> Task goal
Find every line containing the word "Vogelschutzgebiet" in the records below; report only how many there are.

(Data extracted from a collection)
= = = = = = =

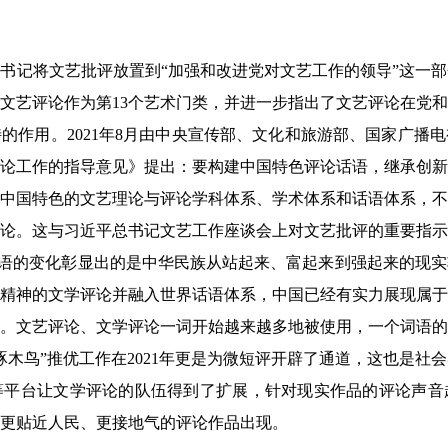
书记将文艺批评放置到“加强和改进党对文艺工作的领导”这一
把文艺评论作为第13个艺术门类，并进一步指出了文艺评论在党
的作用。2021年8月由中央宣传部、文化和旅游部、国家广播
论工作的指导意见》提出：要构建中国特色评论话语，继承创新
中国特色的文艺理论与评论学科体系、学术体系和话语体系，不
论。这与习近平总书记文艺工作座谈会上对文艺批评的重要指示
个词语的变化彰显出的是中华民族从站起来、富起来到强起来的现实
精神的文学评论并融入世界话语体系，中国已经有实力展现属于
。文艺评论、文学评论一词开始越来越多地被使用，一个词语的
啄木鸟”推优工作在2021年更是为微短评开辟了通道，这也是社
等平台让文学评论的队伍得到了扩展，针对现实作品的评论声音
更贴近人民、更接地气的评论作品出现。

= = = = = = =

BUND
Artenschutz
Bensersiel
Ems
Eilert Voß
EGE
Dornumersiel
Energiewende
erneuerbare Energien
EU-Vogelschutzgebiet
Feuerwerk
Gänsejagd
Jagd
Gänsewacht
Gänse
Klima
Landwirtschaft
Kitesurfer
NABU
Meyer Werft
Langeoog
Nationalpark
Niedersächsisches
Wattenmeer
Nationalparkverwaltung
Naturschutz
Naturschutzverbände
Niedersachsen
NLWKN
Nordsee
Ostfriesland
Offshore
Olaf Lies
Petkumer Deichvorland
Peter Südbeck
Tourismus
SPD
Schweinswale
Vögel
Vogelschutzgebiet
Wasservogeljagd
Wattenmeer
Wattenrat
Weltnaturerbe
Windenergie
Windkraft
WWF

= = = = = = =

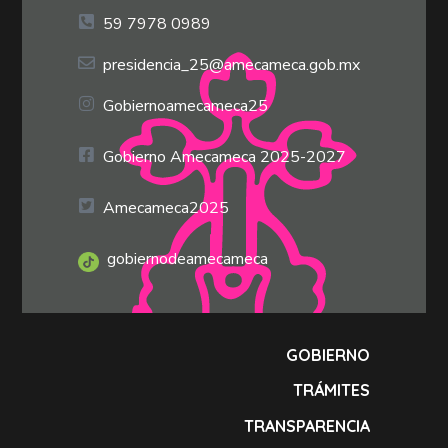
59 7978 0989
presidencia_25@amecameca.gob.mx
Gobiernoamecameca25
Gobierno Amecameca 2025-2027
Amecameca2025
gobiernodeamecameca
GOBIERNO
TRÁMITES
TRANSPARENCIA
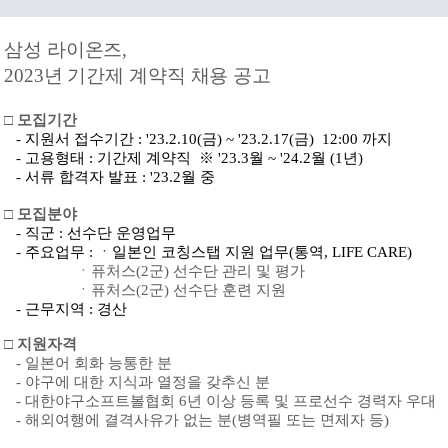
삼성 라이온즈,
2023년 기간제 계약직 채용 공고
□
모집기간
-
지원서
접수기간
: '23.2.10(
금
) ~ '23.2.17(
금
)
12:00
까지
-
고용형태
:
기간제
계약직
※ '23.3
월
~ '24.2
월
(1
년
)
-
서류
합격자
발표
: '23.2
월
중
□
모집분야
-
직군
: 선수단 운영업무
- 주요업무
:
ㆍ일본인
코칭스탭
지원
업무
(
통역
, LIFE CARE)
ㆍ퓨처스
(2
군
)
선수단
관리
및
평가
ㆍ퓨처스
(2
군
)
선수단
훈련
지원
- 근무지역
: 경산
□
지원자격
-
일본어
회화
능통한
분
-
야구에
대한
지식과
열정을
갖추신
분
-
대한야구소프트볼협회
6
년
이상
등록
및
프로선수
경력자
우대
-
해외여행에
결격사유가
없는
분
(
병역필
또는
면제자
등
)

= = = = = = =

> Problem solution
2